Demis Hassabis, CEO of Google DeepMind, dismissed claims that today’s AI systems are PhD intelligences, calling the label nonsense and arguing that current models lack the consistency and reasoning needed for true general intelligence.
“They’re not PhD intelligences,” Hassabis said in a recent All-in-podcast interview. “They have some capabilities that are PhD level, but they’re not in general capable, and that’s exactly what general intelligence should be—performing across the board at the PhD level.”
Hassabis’ statements come after OpenAI dubbed its latest AI model, GPT-5, as PhD-level.
Hassabis explained that while advanced language models can demonstrate impressive skills, they can also fail at simple problems. “As we all know, interacting with today’s chatbots, if you pose the question in a certain way, they can make simple mistakes with even high school maths and simple counting. That shouldn’t be possible for a true AGI system,” he said.
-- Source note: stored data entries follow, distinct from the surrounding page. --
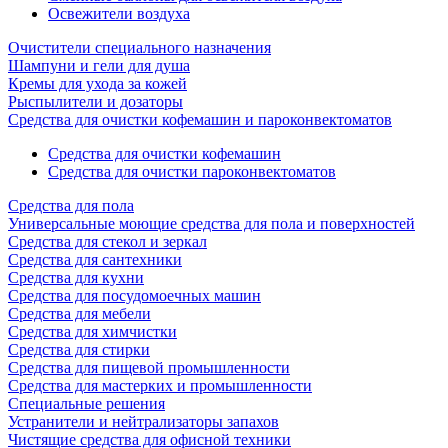
Освежители воздуха
Очистители специального назначения
Шампуни и гели для душа
Кремы для ухода за кожей
Рыспылители и дозаторы
Cредства для очистки кофемашин и пароконвектоматов
Средства для очистки кофемашин
Cредства для очистки пароконвектоматов
Средства для пола
Универсальные моющие средства для пола и поверхностей
Средства для стекол и зеркал
Средства для сантехники
Средства для кухни
Средства для посудомоечных машин
Средства для мебели
Средства для химчистки
Средства для стирки
Средства для пищевой промышленности
Средства для мастерких и промышленности
Специальные решения
Устранители и нейтрализаторы запахов
Чистящие средства для офисной техники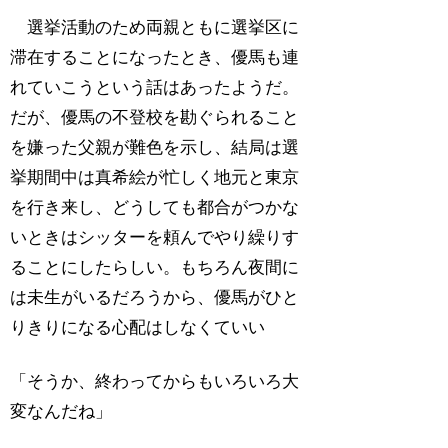
選挙活動のため両親ともに選挙区に
滞在することになったとき、優馬も連
れていこうという話はあったようだ。
だが、優馬の不登校を勘ぐられること
を嫌った父親が難色を示し、結局は選
挙期間中は真希絵が忙しく地元と東京
を行き来し、どうしても都合がつかな
いときはシッターを頼んでやり繰りす
ることにしたらしい。もちろん夜間に
は未生がいるだろうから、優馬がひと
りきりになる心配はしなくていい
「そうか、終わってからもいろいろ大
変なんだね」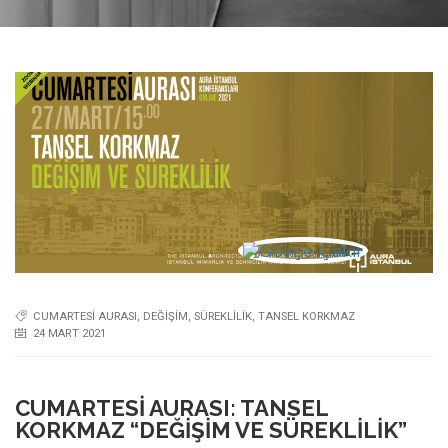
CUMARTESI AURASI
,
DEĞIŞIM
,
SÜREKLILIK
,
TANSEL KORKMAZ
24 MART 2021
CUMARTESI AURASI: TANSEL
KORKMAZ “DEĞIŞIM VE SÜREKLILIK”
The DeepMind chief said artificial general intelligence (AGI) is still five to ten years away, pointing to missing capabilities such as continual learning and intuitive reasoning. “We are lacking consistency,” he said. “One of the things that separates a great scientist from a good scientist is creativity—the ability to spot patterns across subject areas. One day AI may be able to do this, but it doesn’t yet have the reasoning capabilities needed for such breakthroughs.”
On industry benchmarks, Hassabis pushed back against the idea of performance stagnation. “We’re not seeing that internally. We’re still seeing a huge rate of progress,” he said, countering reports that suggested convergence or slowing improvement among large language models.
Hassabis said that while scaling may deliver advances, one or two breakthroughs will still be required in the coming years.